• [What to do]:
When a line of the entries contains the word "Vilka", report that line.
** Extracted data follows **
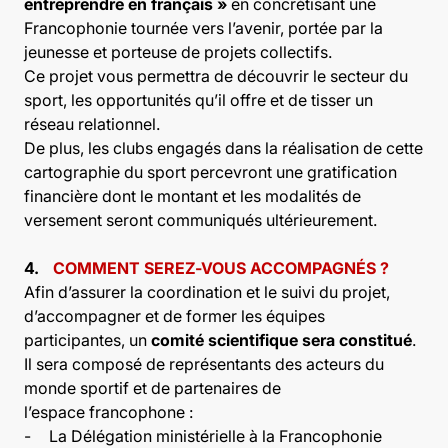
entreprendre en français »
en concrétisant une
Francophonie tournée vers l’avenir, portée par la
jeunesse et porteuse de projets collectifs.
Ce projet vous permettra de découvrir le secteur du
sport, les opportunités qu’il offre et de tisser un
réseau relationnel.
De plus, les clubs engagés dans la réalisation de cette
cartographie du sport percevront une gratification
financière dont le montant et les modalités de
versement seront communiqués ultérieurement.
4.
COMMENT SEREZ-VOUS ACCOMPAGNÉS ?
Afin d’assurer la coordination et le suivi du projet,
d’accompagner et de former les équipes
participantes, un
comité scientifique sera constitué
.
Il sera composé de représentants des acteurs du
monde sportif et de partenaires de
l’espace francophone :
-
La Délégation ministérielle à la Francophonie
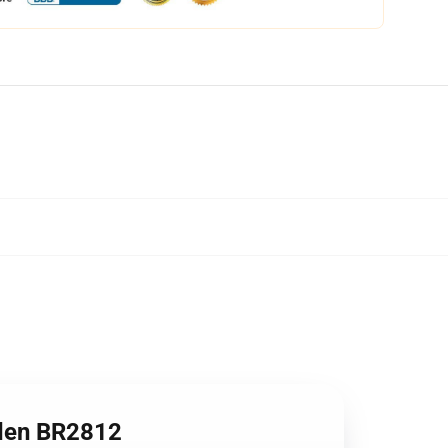
den BR2812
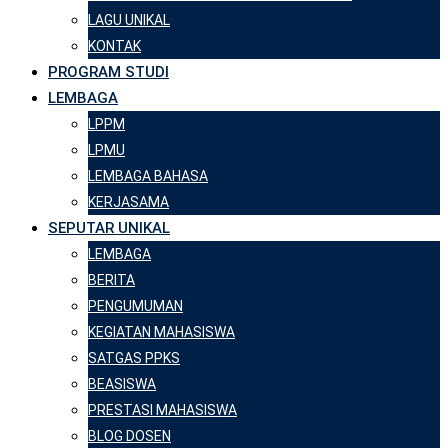
LAGU UNIKAL
KONTAK
PROGRAM STUDI
LEMBAGA
LPPM
LPMU
LEMBAGA BAHASA
KERJASAMA
SEPUTAR UNIKAL
LEMBAGA
BERITA
PENGUMUMAN
KEGIATAN MAHASISWA
SATGAS PPKS
BEASISWA
PRESTASI MAHASISWA
BLOG DOSEN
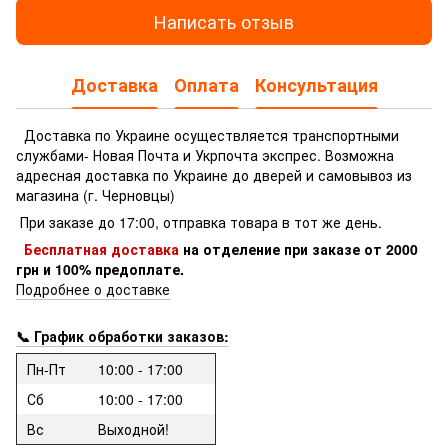
Написать отзыв
Доставка
Оплата
Консультация
Доставка по Украине осуществляется транспортными
службами- Новая Почта и Укрпочта экспрес.
Возможна
адресная доставка по Украине до дверей и самовывоз из
магазина (г. Черновцы)
При заказе до 17:00, отправка товара в тот же день.
Бесплатная доставка
на отделение
при заказе
от 2000
грн и 100% предоплате.
Подробнее о доставке
📞 График обработки заказов:
Пн-Пт
10:00 - 17:00
Сб
10:00 - 17:00
Вс
Выходной!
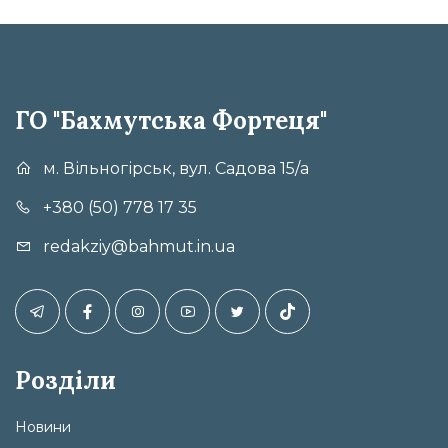
ГО "Бахмутська Фортеця"
м. Вільногірськ, вул. Садова 15/а
+380 (50) 778 17 35
redakziy@bahmut.in.ua
Розділи
Новини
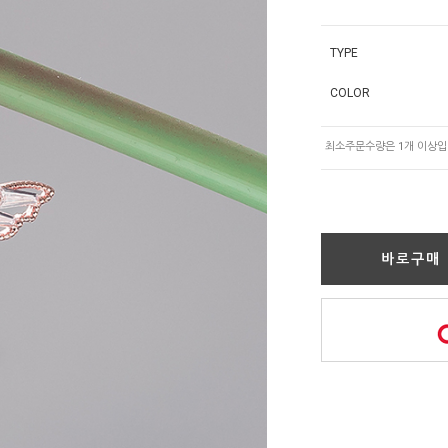
TYPE
COLOR
바로구매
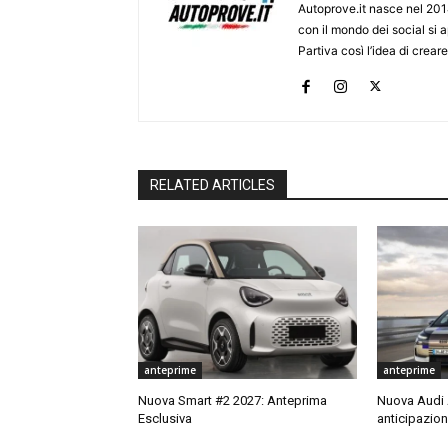
Autoprove.it nasce nel 201
con il mondo dei social si
Partiva così l’idea di creare
RELATED ARTICLES
anteprime
anteprime
Nuova Smart #2 2027: Anteprima
Nuova Audi A
Esclusiva
anticipazion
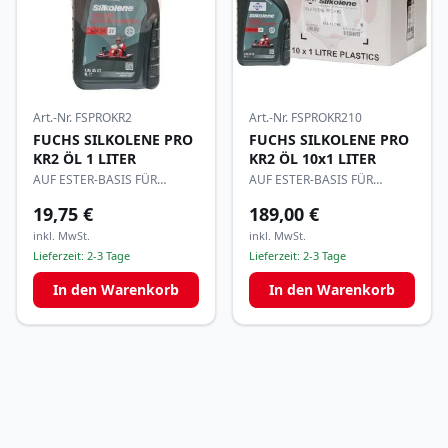
Art.-Nr.
FSPROKR2
Art.-Nr.
FSPROKR210
FUCHS SILKOLENE PRO
FUCHS SILKOLENE PRO
KR2 ÖL 1 LITER
KR2 ÖL 10x1 LITER
AUF ESTER-BASIS FÜR
AUF ESTER-BASIS FÜR
RENNMOTOREN
RENNMOTOREN
19,75 €
189,00 €
inkl. MwSt.
inkl. MwSt.
Lieferzeit:
2-3 Tage
Lieferzeit:
2-3 Tage
In den Warenkorb
In den Warenkorb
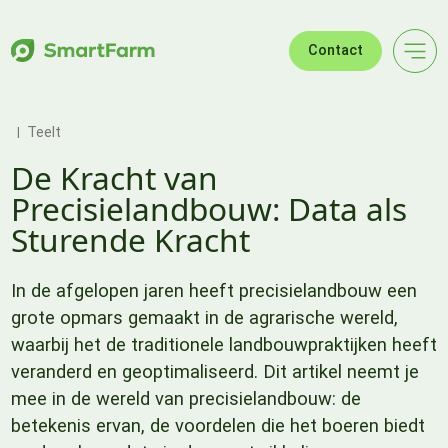
Verder naar navigatie
Ga naar hoofdinhoud
Footer
Contact
Teelt
De Kracht van
Precisielandbouw: Data als
Sturende Kracht
In de afgelopen jaren heeft precisielandbouw een
grote opmars gemaakt in de agrarische wereld,
waarbij het de traditionele landbouwpraktijken heeft
veranderd en geoptimaliseerd. Dit artikel neemt je
mee in de wereld van precisielandbouw: de
betekenis ervan, de voordelen die het boeren biedt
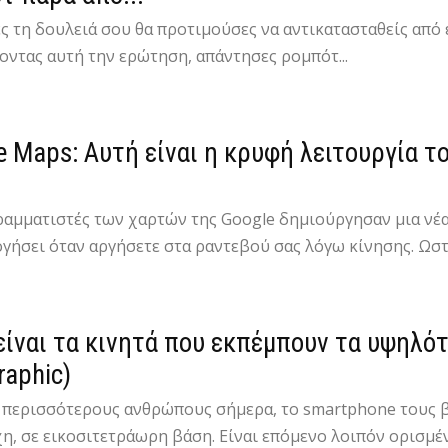
ς τη δουλειά σου θα προτιμούσες να αντικατασταθείς από
οντας αυτή την ερώτηση, απάντησες ρομπότ...
e Maps: Αυτή είναι η κρυφή λειτουργία τ
ραμματιστές των χαρτών της Google δημιούργησαν μια νέα
γήσει όταν αργήσετε στα ραντεβού σας λόγω κίνησης. Ωστόσ
είναι τα κινητά που εκπέμπουν τα υψηλό
raphic)
ς περισσότερους ανθρώπους σήμερα, το smartphone τους β
η, σε εικοσιτετράωρη βάση. Είναι επόμενο λοιπόν ορισμέν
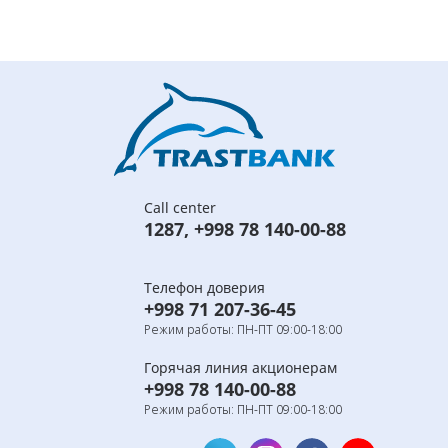
Call center
1287
,
+998 78 140-00-88
Телефон доверия
+998 71 207-36-45
Режим работы: ПН-ПТ 09:00-18:00
Горячая линия акционерам
+998 78 140-00-88
Режим работы: ПН-ПТ 09:00-18:00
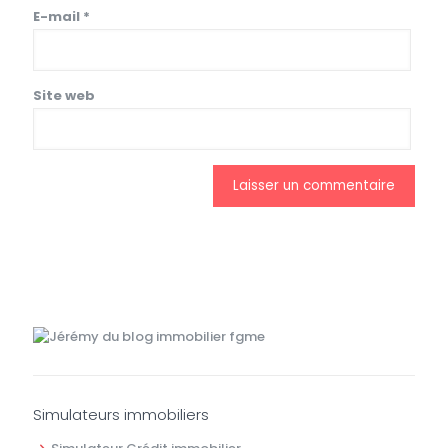
E-mail
*
Site web
Simulateurs immobiliers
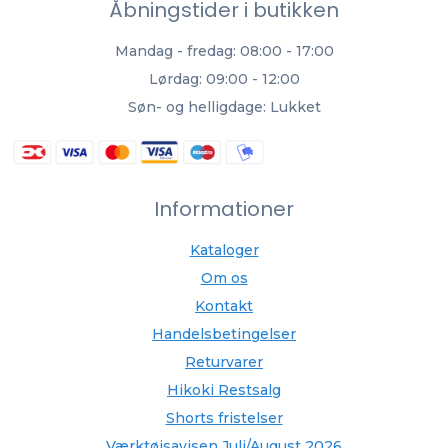
Åbningstider i butikken
Mandag - fredag: 08:00 - 17:00
Lørdag: 09:00 - 12:00
Søn- og helligdage: Lukket
Informationer
Kataloger
Om os
Kontakt
Handelsbetingelser
Returvarer
Hikoki Restsalg
Shorts fristelser
Værktøjsavisen Juli/August 2026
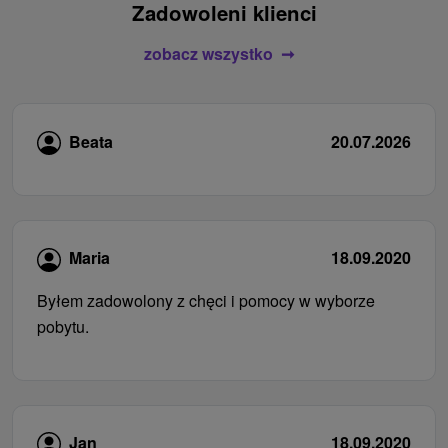
Zadowoleni klienci
zobacz wszystko
Beata
20.07.2026
Maria
18.09.2020
Byłem zadowolony z chęci i pomocy w wyborze
pobytu.
Jan
18.09.2020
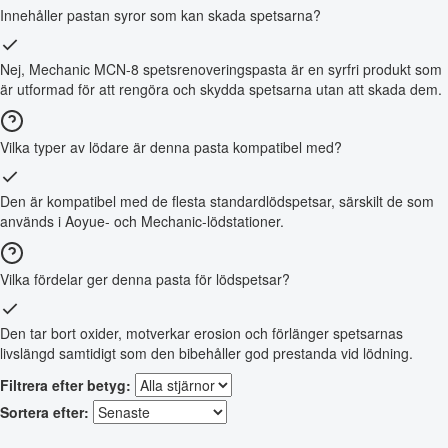
Innehåller pastan syror som kan skada spetsarna?
Nej, Mechanic MCN-8 spetsrenoveringspasta är en syrfri produkt som
är utformad för att rengöra och skydda spetsarna utan att skada dem.
Vilka typer av lödare är denna pasta kompatibel med?
Den är kompatibel med de flesta standardlödspetsar, särskilt de som
används i Aoyue- och Mechanic-lödstationer.
Vilka fördelar ger denna pasta för lödspetsar?
Den tar bort oxider, motverkar erosion och förlänger spetsarnas
livslängd samtidigt som den bibehåller god prestanda vid lödning.
Filtrera efter betyg:
Sortera efter:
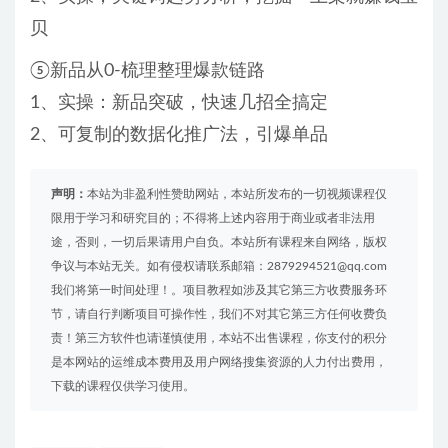
贝
⑤新品从0-梳理整理爆款链路
1、实操：新品突破，快速几招全搞定
2、可复制的数据化推广法，引爆单品
声明：
本站为非盈利性赞助网站，本站所发布的一切视频课程仅
限用于学习和研究目的；不得将上述内容用于商业或者非法用
途，否则，一切后果请用户自负。本站所有课程来自网络，版权
争议与本站无关。如有侵权请联系邮箱：2879294521@qq.com
我们将第一时间处理！。项目教程如涉及其它第三方收费服务环
节，请自行判断项目可操作性，我们不对其它第三方任何收费负
责！第三方软件也请谨慎使用，本站不出售课程，你支付的积分
是本网站的运维成本费用及用户网络搜集资源的人力付出费用，
下载的课程仅供学习使用。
** End of Extracted data **
• [Answer to the exercise]:
Vilka typer av lödare är denna pasta kompatibel med?
Vilka fördelar ger denna pasta för lödspetsar?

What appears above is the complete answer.